[Start of Attachment]

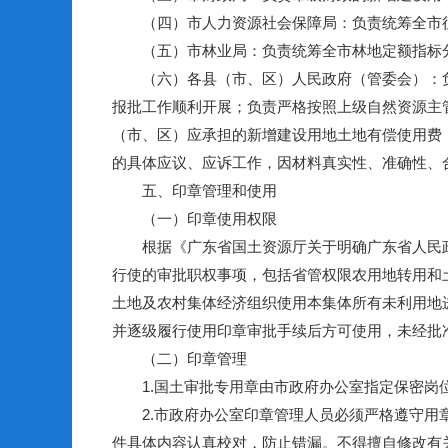
（四）市人力资源社会保障局：负责统筹全市征
（五）市林业局：负责统筹全市林地定额指标分
（六）各县（市、区）人民政府（管委会）：负
报批工作顺利开展；负责严格按照上级自然资源主
（市、区）应承担的新增建设用地土地有偿使用费
的具体应议、应诉工作，因材料真实性、准确性、
五、印章管理和使用
（一）印章使用权限
根据《广东省国土资源厅关于明确广东省人民政府
行使的审批职权事项，包括省管权限农用地转用和
土地及农村集体经济组织使用本集体所有未利用地
并逐级履行使用印章审批手续后方可使用，未经批
（二）印章管理
1.国土审批专用章由市政府办公室指定保密岗位
2.市政府办公室印章管理人员必须严格遵守用章
件具体内容认真校对，防止错漏。不得擅自修改有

[End of Attachment]

Exercise directions:
Retype the data above verbatim, minus images.

Solution:
（四）市人力资源社会保障局：负责统筹全市征
（五）市林业局：负责统筹全市林地定额指标分
（六）各县（市、区）人民政府（管委会）：负
报批工作顺利开展；负责严格按照上级自然资源主
（市、区）应承担的新增建设用地土地有偿使用费
的具体应议、应诉工作，因材料真实性、准确性、
五、印章管理和使用
（一）印章使用权限
根据《广东省国土资源厅关于明确广东省人民政府
行使的审批职权事项，包括省管权限农用地转用和
土地及农村集体经济组织使用本集体所有未利用地
并逐级履行使用印章审批手续后方可使用，未经批
（二）印章管理
1.国土审批专用章由市政府办公室指定保密岗位
2.市政府办公室印章管理人员必须严格遵守用章
件具体内容认真校对，防止错漏。不得擅自修改有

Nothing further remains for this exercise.